Details
Description
A couple weeks ago, we did a manual migration of OSTs from one OSS to another in our HA setup. One of the OSTs would not unmount, though, with syslog messages complaining about the "Mount still busy with 7 refs after XX secs." (see appended). After over 40 minutes, we gave up on the unmount attempt and power cycled the OSS node.
This is an occasional problem we've seen over the years with a variety of Lustre versions and OSS (and MDS, too, I believe) hardware platforms, and we've seen it with HA and non-HA setups. Interestingly, it is always 7 refs that keep the umount from completing.
I did not see a ticket in JIRA for this, so I thought I would open one.
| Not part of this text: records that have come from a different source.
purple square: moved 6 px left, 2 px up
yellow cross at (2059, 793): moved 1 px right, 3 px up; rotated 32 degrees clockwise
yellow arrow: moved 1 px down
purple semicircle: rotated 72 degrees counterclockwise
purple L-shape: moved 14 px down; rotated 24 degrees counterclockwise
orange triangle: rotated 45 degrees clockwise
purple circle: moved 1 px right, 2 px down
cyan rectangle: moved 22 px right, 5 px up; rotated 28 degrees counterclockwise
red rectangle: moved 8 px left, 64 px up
When this issue comes up, it becomes an outage visible to our users for the affected OSTs, even though we have an HA setup.
However, from the old bugzilla.lustre.org, it appears that this issue may be fixed for Lustre versions greater than 2.0 (bz21726 and apparently bz19550). It is not clear to me from these bugs though what is the actual patch which fixes this issue. Is there a patch for this which can be ported to 1.8.x?
Thanks,
Craig Prescott
Nov 23 09:18:01 hpcoss2 kernel: Lustre: Mount still busy with 7 refs after 120 secs.
Nov 23 09:26:46 hpcoss2 kernel: Lustre: Mount still busy with 7 refs after 180 secs.
Nov 23 09:36:46 hpcoss2 kernel: Lustre: Mount still busy with 7 refs after 780 secs.
Nov 23 09:46:46 hpcoss2 kernel: Lustre: Mount still busy with 7 refs after 1380 secs.
Nov 23 09:56:46 hpcoss2 kernel: Lustre: Mount still busy with 7 refs after 1980 secs.
Nov 23 10:06:46 hpcoss2 kernel: Lustre: Mount still busy with 7 refs after 2580 secs.